Колючая. Это-то понятно, но она еще и несчастная какая-то. Надо до нее достучаться. Надо пробить ее барьеры.

— Что стряслось? — спрашиваю. — Что с тобой стряслось?

Она опять смотрит под ноги, но хотя бы разговаривает, и на том спасибо.

— Ко мне пришли из социальной службы. Они меня засекли.

— Во блин.

— Все еще хуже, Адам. Они заберут ее у меня. А у меня, кроме нее, никого нет.

— Ну они не имеют права…

— Имеют. И заберут. Я жила в наркоманском притоне — два торчка и дилер. Круто, да? А теперь мне некуда идти. Выходит, я бездомная.

— Можно вернуться домой.

Кажется, малышка наелась: Сара поднимает ее на плечо, потом с трудом встает. Я протягиваю ей руку, но она не обращает внимания. Кладет ребенка в коляску.

— Всего хорошего, Адам, — говорит она и уходит — она с самого начала хотела уйти, зуб даю.

От меня так легко не отделаешься. Мне надо ей помочь, и пусть сопротивляется, если хочет.

— Ну я хотел сказать… тебе все равно надо где-то жить, там, где понравится социальной службе. — Не успеваю я договорить, как вспоминаю, как ее папаша прижал меня к стенке. — Сара, прости меня!

Бегу ее догонять.

— Слушай, прости меня, — говорю. — Я понимаю, почему ты не хочешь домой. Твой папа…

Она останавливается и разворачивается ко мне.

— Что мой папа?

— Он… ты из-за него, да?

— Ты его знаешь?

Она свирепо глядит на меня.

— Да. Я… я был у тебя. Когда ты перестала ходить в школу.

— Господи, да кто ты такой? Маньяк, да? Отлично, поздравляю, теперь ты меня точно напугал, как будто мне раньше страшно не было!

И чешет от меня — на всех парах.

Бегу трусцой рядом с ней.

— Сара, я боялся за тебя. Зашел, чтобы узнать, что у тебя все в порядке.

— Нечего соваться в чужие дома. Без приглашения.

— А что мне было делать?! Ты же меня нарисовала, нарисовала, Сара.

— Подумаешь, рисунок! Задание было такое, для всех!

— Не просто рисунок, и ты это сама прекрасно понимаешь. Никто никогда не смотрел на меня так, не видел!

Она сутулится и налегает на ручку коляски, катит ее еще быстрее. Дождь и ветер хлещут нас. Мне приходится чуть ли не орать, чтобы она меня слышала.

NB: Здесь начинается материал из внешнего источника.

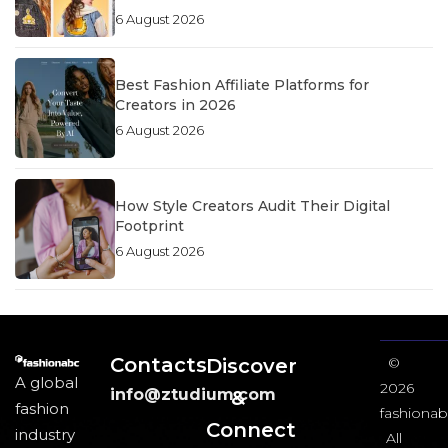
6 August 2026
Best Fashion Affiliate Platforms for
Creators in 2026
6 August 2026
How Style Creators Audit Their Digital
Footprint
6 August 2026
Contacts
Discover
©
A global
2026
info@ztudium.com
&
fashion
fashionab
Connect
industry
All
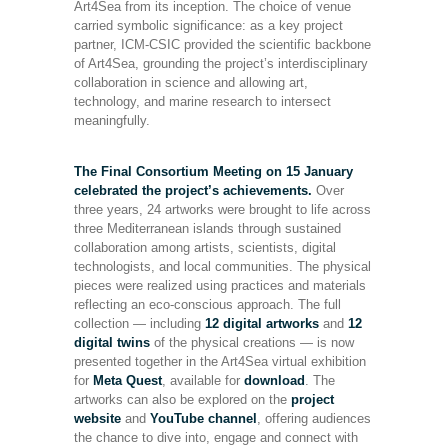
Art4Sea from its inception. The choice of venue
carried symbolic significance: as a key project
partner, ICM-CSIC provided the scientific backbone
of Art4Sea, grounding the project’s interdisciplinary
collaboration in science and allowing art,
technology, and marine research to intersect
meaningfully.
The Final Consortium Meeting on 15 January
celebrated the project’s achievements.
Over
three years, 24 artworks were brought to life across
three Mediterranean islands through sustained
collaboration among artists, scientists, digital
technologists, and local communities. The physical
pieces were realized using practices and materials
reflecting an eco-conscious approach. The full
collection — including
12 digital artworks
and
12
digital twins
of the physical creations — is now
presented together in the Art4Sea virtual exhibition
for
Meta Quest
, available for
download
. The
artworks can also be explored on the
project
website
and
YouTube channel
, offering audiences
the chance to dive into, engage and connect with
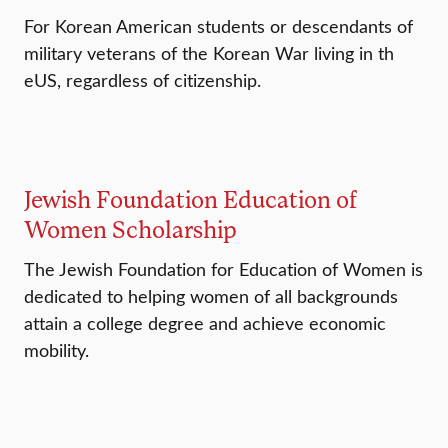
For Korean American students or descendants of
military veterans of the Korean War living in th
eUS, regardless of citizenship.
Jewish Foundation Education of
Women Scholarship
The Jewish Foundation for Education of Women is
dedicated to helping women of all backgrounds
attain a college degree and achieve economic
mobility.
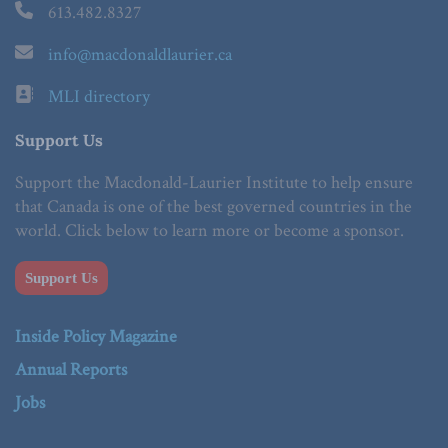
613.482.8327
info@macdonaldlaurier.ca
MLI directory
Support Us
Support the Macdonald-Laurier Institute to help ensure
that Canada is one of the best governed countries in the
world. Click below to learn more or become a sponsor.
Support Us
Inside Policy Magazine
Annual Reports
Jobs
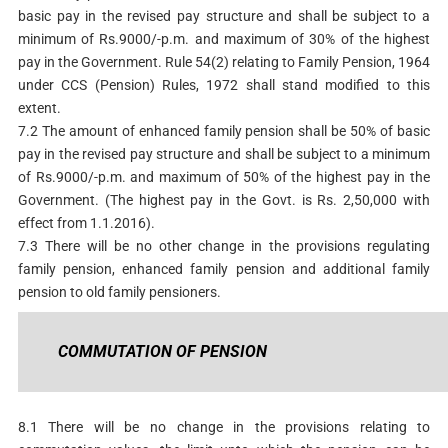
basic pay in the revised pay structure and shall be subject to a
minimum of Rs.9000/-p.m. and maximum of 30% of the highest
pay in the Government. Rule 54(2) relating to Family Pension, 1964
under CCS (Pension) Rules, 1972 shall stand modified to this
extent.
7.2 The amount of enhanced family pension shall be 50% of basic
pay in the revised pay structure and shall be subject to a minimum
of Rs.9000/-p.m. and maximum of 50% of the highest pay in the
Government. (The highest pay in the Govt. is Rs. 2,50,000 with
effect from 1.1.2016).
7.3 There will be no other change in the provisions regulating
family pension, enhanced family pension and additional family
pension to old family pensioners.
COMMUTATION OF PENSION
8.1 There will be no change in the provisions relating to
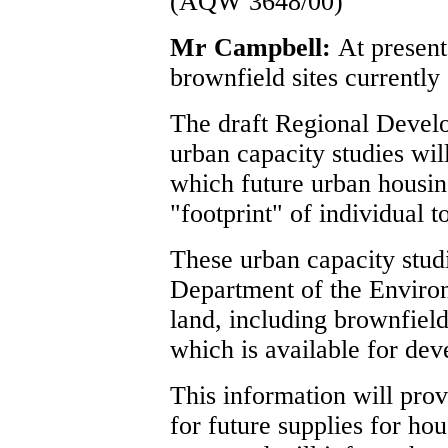
(AQW 3648/00)
Mr Campbell:
At present
brownfield sites currently 
The draft Regional Develo
urban capacity studies wil
which future urban housin
"footprint" of individual 
These urban capacity studi
Department of the Environm
land, including brownfield
which is available for de
This information will prov
for future supplies for ho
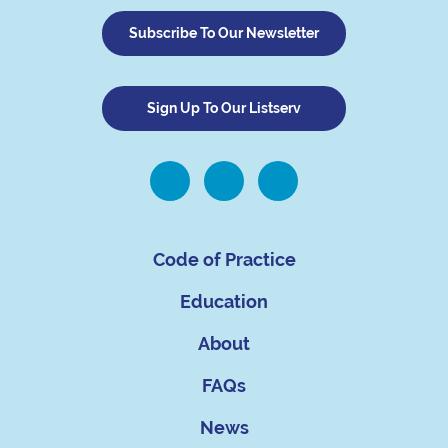
Subscribe To Our Newsletter
Sign Up To Our Listserv
Code of Practice
Education
About
FAQs
News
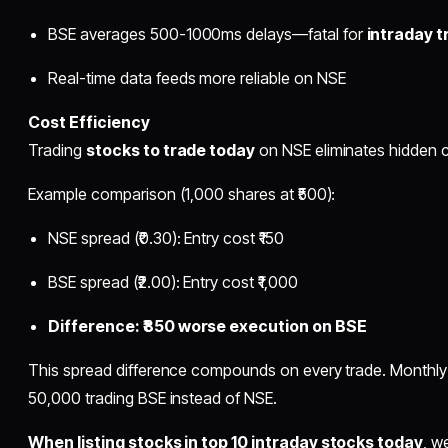
BSE averages 500-1000ms delays—fatal for
intraday t
Real-time data feeds more reliable on NSE
Cost Efficiency
Trading
stocks to trade today
on NSE eliminates hidden c
Example comparison (1,000 shares at ₹500):
NSE spread (₹0.30): Entry cost ₹150
BSE spread (₹2.00): Entry cost ₹1,000
Difference: ₹850 worse execution on BSE
This spread difference compounds on every trade. Monthly i
50,000 trading BSE instead of NSE.
When listing stocks in top 10 intraday stocks today
, w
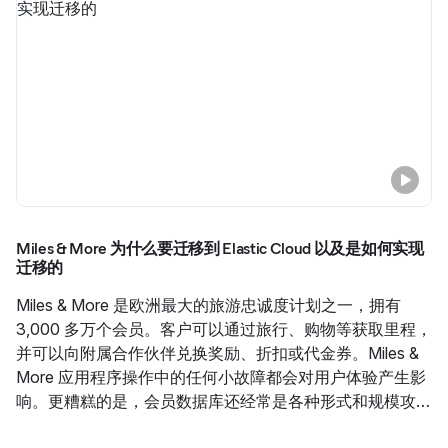
Miles & More 为什么要迁移到 Elastic Cloud 以及是如何实现
迁移的
Miles & More 是欧洲最大的旅游忠诚度计划之一，拥有
3,000 多万个会员。客户可以通过旅行、购物等获取里程，
并可以向附属合作伙伴兑换奖励、折扣或代金券。Miles &
More 应用程序操作中的任何小故障都会对用户体验产生影
响。更糟糕的是，会员数据库还经常是各种形式和规模攻击
的主要目标。了解 Miles & More 为什么决定重组他们的应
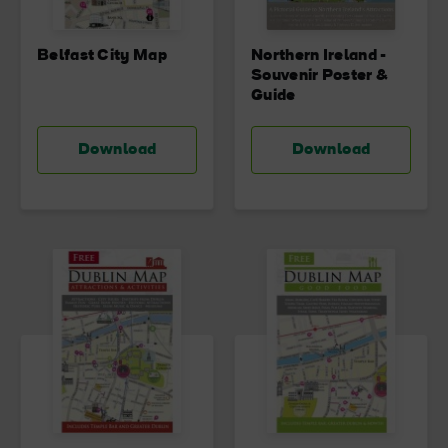
Belfast City Map
Northern Ireland -
Souvenir Poster &
Guide
Download
Download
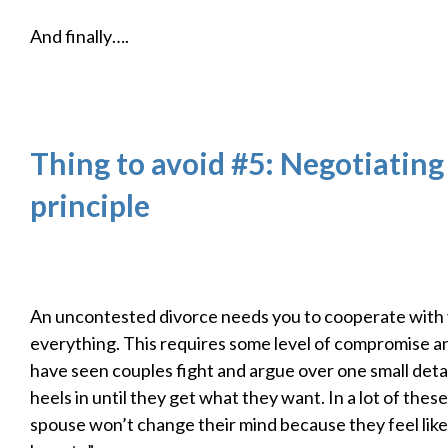
And finally….
Thing to avoid #5: Negotiating
principle
An uncontested divorce needs you to cooperate with
everything. This requires some level of compromise and 
have seen couples fight and argue over one small detai
heels in until they get what they want. In a lot of these
spouse won’t change their mind because they feel like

— Сара, ты перегнулась через стол и потрогала меня. Погладила мне щеку. Я не могу тебя взять и забыть!

Она оборачивается, не сбавляя хода.

— А придется! — кричит она в ответ. — Мне с тобой рядом на одном земном шарике тесно! Я должна защитить дочь. Что я к тебе чувствую, не важно. Тебе нельзя к ней приближаться. Я не могу этого допустить.

Что я к тебе чувствую. Что я к тебе чувствую…

— Постой секунду! Пожалуйста, постой!

Хватаю ее за плечо, пытаюсь задержать. Она выворачивается.

— Отвали! Отвали, ясно?! Ты сказал, мы можем бороться с будущим, вот я и борюсь. Я считаю, что ты сделаешь плохо моему ребенку, поэтому не хочу больше никогда тебя видеть. Адам, я пытаюсь все изменить. Переделать все по-своему.

— Я ей ничего не сделаю! Никогда в жизни, Сара!

— Откуда ты знаешь? Такого никто не знает. Ты видишь, какое у кого будущее, но не все, а только кусочек. Адам, уйди от меня. Держись от нас подальше. Не трогай нас!

Замедляю шаг, останавливаюсь.

— Куда ты собралась? — кричу я ей вслед.

— Не знаю! Спрятаться!

Она убегает от меня. Я больше никогда ее не увижу. Оказывается, для меня это даже хуже, чем если весь Лондон рухнет мне на голову. Наверное, ничего хуже со мной просто не может быть. Надо остановить ее.

— Сара! — кричу я. — Я все понял про твоего отца!

На самом деле, конечно, не понял. Может, и придумал, но у меня такое чувство, что я угадал.

Она снова останавливается и оборачивается. Догоняю ее.

— Он тебя насиловал, поэтому ты не можешь вернуться домой.

Она смотрит в сторону, с трудом глотает.

— В этом-то и дело, да? — говорю. — Он тебя мучил.

Дождь льет так сильно, что у Сары капает с кончика носа.

— Да, да, так и было, — говорит она еле-еле слышно, будто с собой разговаривает. Косится на меня, проверяет, какую рожу я на это скорчу.

Странно — вид у нее виноватый, будто это она где-то напортачила, а я ее подловил.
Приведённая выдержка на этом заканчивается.